> [Stored data entries]
.....

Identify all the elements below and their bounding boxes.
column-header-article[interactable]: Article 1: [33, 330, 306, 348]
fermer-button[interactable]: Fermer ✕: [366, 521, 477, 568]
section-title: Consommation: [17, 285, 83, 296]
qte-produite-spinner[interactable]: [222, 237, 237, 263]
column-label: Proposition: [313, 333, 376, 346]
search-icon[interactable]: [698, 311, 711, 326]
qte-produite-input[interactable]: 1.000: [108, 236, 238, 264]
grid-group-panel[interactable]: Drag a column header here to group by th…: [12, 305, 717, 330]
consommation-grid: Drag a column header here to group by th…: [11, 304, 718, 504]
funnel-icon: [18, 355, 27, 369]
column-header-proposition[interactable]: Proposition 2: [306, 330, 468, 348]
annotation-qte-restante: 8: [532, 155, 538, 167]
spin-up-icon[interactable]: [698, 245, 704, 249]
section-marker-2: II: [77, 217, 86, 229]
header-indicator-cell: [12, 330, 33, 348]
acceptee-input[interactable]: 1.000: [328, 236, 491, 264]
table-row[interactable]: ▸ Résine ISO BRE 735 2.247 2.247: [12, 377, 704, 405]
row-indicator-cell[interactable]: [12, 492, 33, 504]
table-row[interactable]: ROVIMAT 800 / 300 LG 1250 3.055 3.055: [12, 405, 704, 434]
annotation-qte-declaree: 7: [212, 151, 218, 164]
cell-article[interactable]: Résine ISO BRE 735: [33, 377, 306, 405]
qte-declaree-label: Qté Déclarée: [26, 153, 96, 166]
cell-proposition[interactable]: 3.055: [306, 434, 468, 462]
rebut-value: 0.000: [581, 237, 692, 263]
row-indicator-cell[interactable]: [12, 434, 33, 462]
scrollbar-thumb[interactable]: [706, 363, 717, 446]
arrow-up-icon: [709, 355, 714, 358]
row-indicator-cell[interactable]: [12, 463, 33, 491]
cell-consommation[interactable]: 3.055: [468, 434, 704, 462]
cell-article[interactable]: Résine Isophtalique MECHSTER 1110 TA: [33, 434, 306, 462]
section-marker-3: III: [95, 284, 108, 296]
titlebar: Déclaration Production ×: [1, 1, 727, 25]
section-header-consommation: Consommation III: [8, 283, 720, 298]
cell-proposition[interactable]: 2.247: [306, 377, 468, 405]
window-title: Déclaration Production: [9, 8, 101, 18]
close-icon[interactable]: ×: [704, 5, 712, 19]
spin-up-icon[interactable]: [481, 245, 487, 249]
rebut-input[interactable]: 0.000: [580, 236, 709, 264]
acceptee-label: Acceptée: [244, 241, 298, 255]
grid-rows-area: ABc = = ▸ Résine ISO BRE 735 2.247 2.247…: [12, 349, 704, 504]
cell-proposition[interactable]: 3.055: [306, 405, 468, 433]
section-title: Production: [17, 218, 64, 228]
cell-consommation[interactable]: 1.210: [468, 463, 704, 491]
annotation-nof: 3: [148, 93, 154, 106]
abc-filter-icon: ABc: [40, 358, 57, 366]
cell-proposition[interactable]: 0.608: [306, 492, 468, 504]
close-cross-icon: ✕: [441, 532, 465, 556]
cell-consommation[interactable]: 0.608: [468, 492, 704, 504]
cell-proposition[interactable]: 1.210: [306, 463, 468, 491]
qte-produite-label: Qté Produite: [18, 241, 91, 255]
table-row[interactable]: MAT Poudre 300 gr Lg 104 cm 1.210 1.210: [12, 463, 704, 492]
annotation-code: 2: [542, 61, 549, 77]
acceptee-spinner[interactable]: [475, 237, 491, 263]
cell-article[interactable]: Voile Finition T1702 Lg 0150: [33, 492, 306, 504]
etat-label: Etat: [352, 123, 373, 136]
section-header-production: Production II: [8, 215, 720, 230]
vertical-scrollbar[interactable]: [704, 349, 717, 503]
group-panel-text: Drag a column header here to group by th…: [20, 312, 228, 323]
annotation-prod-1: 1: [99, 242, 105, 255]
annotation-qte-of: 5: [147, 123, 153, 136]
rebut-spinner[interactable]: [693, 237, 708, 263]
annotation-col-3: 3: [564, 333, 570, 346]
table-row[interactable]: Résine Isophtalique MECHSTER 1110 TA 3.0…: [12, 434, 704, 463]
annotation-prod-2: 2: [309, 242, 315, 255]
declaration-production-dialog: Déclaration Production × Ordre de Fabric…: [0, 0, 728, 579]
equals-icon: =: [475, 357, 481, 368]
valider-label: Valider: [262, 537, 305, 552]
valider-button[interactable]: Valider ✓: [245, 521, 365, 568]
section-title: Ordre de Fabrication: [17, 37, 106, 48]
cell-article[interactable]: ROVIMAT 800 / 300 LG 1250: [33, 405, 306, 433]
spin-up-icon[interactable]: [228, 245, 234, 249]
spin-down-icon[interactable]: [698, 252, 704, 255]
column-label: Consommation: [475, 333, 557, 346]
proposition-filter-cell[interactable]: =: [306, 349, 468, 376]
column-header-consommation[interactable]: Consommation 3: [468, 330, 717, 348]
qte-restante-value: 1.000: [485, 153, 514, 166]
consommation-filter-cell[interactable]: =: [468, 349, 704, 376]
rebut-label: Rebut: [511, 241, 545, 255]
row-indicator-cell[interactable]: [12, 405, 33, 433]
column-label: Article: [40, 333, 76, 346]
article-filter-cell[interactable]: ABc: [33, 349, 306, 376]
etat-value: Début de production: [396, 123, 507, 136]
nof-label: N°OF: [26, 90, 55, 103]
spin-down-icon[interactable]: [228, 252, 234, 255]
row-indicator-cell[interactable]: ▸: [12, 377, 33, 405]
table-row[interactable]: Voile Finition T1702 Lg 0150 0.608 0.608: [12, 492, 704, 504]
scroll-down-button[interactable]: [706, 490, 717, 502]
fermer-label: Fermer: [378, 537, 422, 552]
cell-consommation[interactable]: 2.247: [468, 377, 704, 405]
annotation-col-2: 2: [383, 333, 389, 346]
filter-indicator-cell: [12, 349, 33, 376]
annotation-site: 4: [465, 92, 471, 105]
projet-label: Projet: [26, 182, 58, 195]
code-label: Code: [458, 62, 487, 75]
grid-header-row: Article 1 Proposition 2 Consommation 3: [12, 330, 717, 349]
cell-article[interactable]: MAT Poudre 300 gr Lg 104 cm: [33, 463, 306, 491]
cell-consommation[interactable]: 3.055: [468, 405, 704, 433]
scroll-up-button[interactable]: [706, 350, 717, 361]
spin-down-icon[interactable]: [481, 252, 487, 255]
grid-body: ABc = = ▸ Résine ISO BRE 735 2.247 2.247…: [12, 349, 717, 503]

.....

> [Task description] Look through the data and gather every line with the string "Finition" in it.

> [Written answer]
cell-article[interactable]: Voile Finition T1702 Lg 0150: [33, 492, 306, 504]
table-row[interactable]: Voile Finition T1702 Lg 0150 0.608 0.608: [12, 492, 704, 504]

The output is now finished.